Stellar transits in active galactic nuclei

TL;DR

This paper explores the potential for detecting stellar transits in active galactic nuclei using optical, UV, and X-ray surveys, which could reveal properties of black holes and their surrounding stellar environments.

Contribution

It models AGN transit lightcurves with relativistic effects and assesses the feasibility of detecting such transits in current and future surveys.

Findings

Red giant transits are most common around 10^6 solar mass SMBHs.

Detection requires repeated observations with high photometric accuracy.

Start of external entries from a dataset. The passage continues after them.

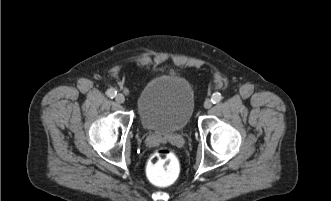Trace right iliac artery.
<instances>
[{"instance_id": "right-iliac-artery-1", "label": "right iliac artery", "mask_w": 331, "mask_h": 201, "mask_svg": "<svg viewBox=\"0 0 331 201\" xmlns=\"http://www.w3.org/2000/svg\"><path fill=\"white\" fill-rule=\"evenodd\" d=\"M117 91L113 88H110L106 91V94L110 98H114L116 96Z\"/></svg>"}]
</instances>
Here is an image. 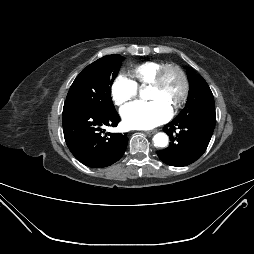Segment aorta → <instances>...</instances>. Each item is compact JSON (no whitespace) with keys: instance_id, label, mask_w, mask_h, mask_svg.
<instances>
[{"instance_id":"1","label":"aorta","mask_w":254,"mask_h":254,"mask_svg":"<svg viewBox=\"0 0 254 254\" xmlns=\"http://www.w3.org/2000/svg\"><path fill=\"white\" fill-rule=\"evenodd\" d=\"M153 142L156 147H166L168 145V136L165 133H157L153 137Z\"/></svg>"}]
</instances>
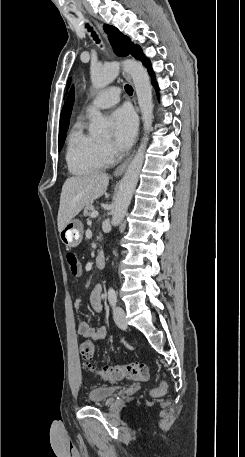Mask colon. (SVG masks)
<instances>
[{"instance_id":"obj_1","label":"colon","mask_w":245,"mask_h":457,"mask_svg":"<svg viewBox=\"0 0 245 457\" xmlns=\"http://www.w3.org/2000/svg\"><path fill=\"white\" fill-rule=\"evenodd\" d=\"M66 260L71 275L76 277L80 276L81 264L77 255L73 252H68L66 254ZM94 349V342L92 340H86L79 345V354L84 361L85 368L96 372L101 379L108 382H116L122 379L144 381L148 378V368L145 364L141 363H128L96 369L91 362L94 355ZM165 389L166 384L163 383L155 389L154 392L160 394L164 392Z\"/></svg>"}]
</instances>
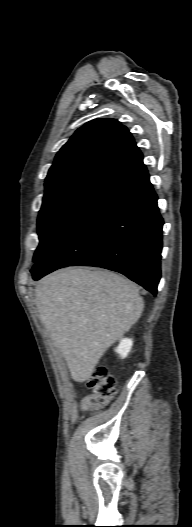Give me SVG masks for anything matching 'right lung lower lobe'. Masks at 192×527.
<instances>
[{
    "label": "right lung lower lobe",
    "instance_id": "obj_1",
    "mask_svg": "<svg viewBox=\"0 0 192 527\" xmlns=\"http://www.w3.org/2000/svg\"><path fill=\"white\" fill-rule=\"evenodd\" d=\"M163 219L140 155L101 188L30 270L34 280L66 266L124 274L157 294Z\"/></svg>",
    "mask_w": 192,
    "mask_h": 527
}]
</instances>
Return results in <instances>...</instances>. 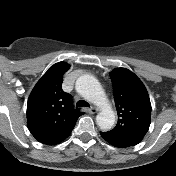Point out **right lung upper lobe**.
<instances>
[{
	"mask_svg": "<svg viewBox=\"0 0 176 176\" xmlns=\"http://www.w3.org/2000/svg\"><path fill=\"white\" fill-rule=\"evenodd\" d=\"M65 62L54 64L38 81L27 103L28 128L41 143L55 145L67 138L78 117L84 113L74 109L72 97L62 90Z\"/></svg>",
	"mask_w": 176,
	"mask_h": 176,
	"instance_id": "cb5924a9",
	"label": "right lung upper lobe"
}]
</instances>
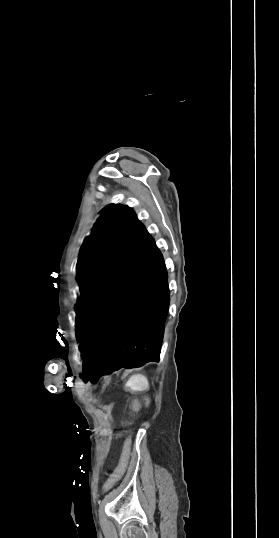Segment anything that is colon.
<instances>
[{
	"label": "colon",
	"mask_w": 279,
	"mask_h": 538,
	"mask_svg": "<svg viewBox=\"0 0 279 538\" xmlns=\"http://www.w3.org/2000/svg\"><path fill=\"white\" fill-rule=\"evenodd\" d=\"M137 407H138V404L136 401H134L132 403V410L135 411ZM131 451H132V438L128 437L126 438L123 444L119 463L117 467L115 468L114 472L111 474V476L108 478V480L106 481L104 485L105 492H108L109 490H111L123 477L128 467V463L131 456Z\"/></svg>",
	"instance_id": "5ec220e1"
}]
</instances>
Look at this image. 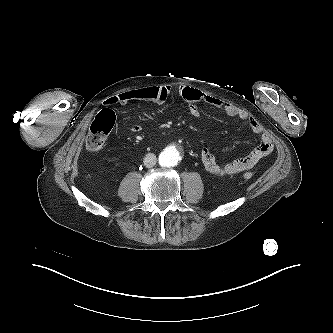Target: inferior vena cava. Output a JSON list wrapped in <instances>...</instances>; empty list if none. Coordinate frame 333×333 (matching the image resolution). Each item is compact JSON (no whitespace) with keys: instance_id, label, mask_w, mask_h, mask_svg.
<instances>
[{"instance_id":"obj_1","label":"inferior vena cava","mask_w":333,"mask_h":333,"mask_svg":"<svg viewBox=\"0 0 333 333\" xmlns=\"http://www.w3.org/2000/svg\"><path fill=\"white\" fill-rule=\"evenodd\" d=\"M156 161H157L156 155L153 153H148L143 159L144 165L147 168H152L153 166H155Z\"/></svg>"}]
</instances>
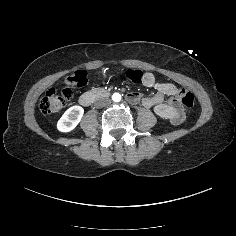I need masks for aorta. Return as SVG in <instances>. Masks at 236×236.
<instances>
[{"mask_svg":"<svg viewBox=\"0 0 236 236\" xmlns=\"http://www.w3.org/2000/svg\"><path fill=\"white\" fill-rule=\"evenodd\" d=\"M112 100H113L114 102H120V101H121V95H120L119 93H114V94L112 95Z\"/></svg>","mask_w":236,"mask_h":236,"instance_id":"762f6f07","label":"aorta"}]
</instances>
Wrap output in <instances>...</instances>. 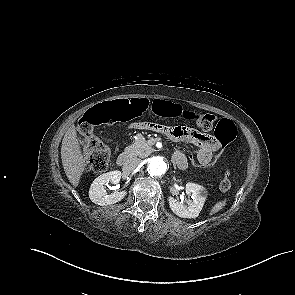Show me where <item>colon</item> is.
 I'll return each mask as SVG.
<instances>
[{
    "label": "colon",
    "instance_id": "5ec220e1",
    "mask_svg": "<svg viewBox=\"0 0 295 295\" xmlns=\"http://www.w3.org/2000/svg\"><path fill=\"white\" fill-rule=\"evenodd\" d=\"M151 110L160 117H183L186 120L196 123L204 130H214L215 136L221 142L220 149L214 154L212 160L199 164L196 156L190 147L184 148L191 168L195 171L211 170L215 168L223 157V152L227 150V143L233 141L237 136L235 124L227 119L217 121L211 114H199L184 110L178 104L164 100H154L149 102L145 99L119 100L98 105L83 114L77 124V133L85 147L86 169L94 174L104 172L109 164L110 150L95 134L94 128L97 125H114L130 121L146 111ZM159 128L164 130V126ZM231 187L230 172L227 171L220 181L221 191H227Z\"/></svg>",
    "mask_w": 295,
    "mask_h": 295
}]
</instances>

Transit lightcurves can help image accretion disks and measure SMBH parameters.

Abstract

Supermassive black holes (SMBH) are typically surrounded by a dense stellar population in galactic nuclei. Stars crossing the line of site in active galactic nuclei (AGN) produce a characteristic transit lightcurve, just like extrasolar planets do when they transit their host star. We examine the possibility of finding such AGN transits in deep optical, UV, and X-ray surveys. We calculate transit lightcurves using the Novikov--Thorne thin accretion disk model, including general relatistic effects. Based on the expected properties of stellar cusps, we find that around 10^6 solar mass SMBHs, transits of red giants are most common for stars on close orbits with transit durations of a few weeks and orbital periods of a few years. We find that detecting AGN transits requires repeated observations of thousands of low mass AGNs to 1% photometric accuracy in optical, or ~ 10% in UV bands or soft X-ray. It may be possible to identify stellar transits in the Pan-STARRS and LSST optical and the eROSITA X-ray surveys. Such observations could be used to constrain black hole mass, spin, inclination and accretion rate. Transit rates and durations could give valuable information on the circumnuclear stellar clusters as well. Transit lightcurves could be used to image accretion disks with unprecedented resolution, allowing to resolve the SMBH silhouette in distant AGNs.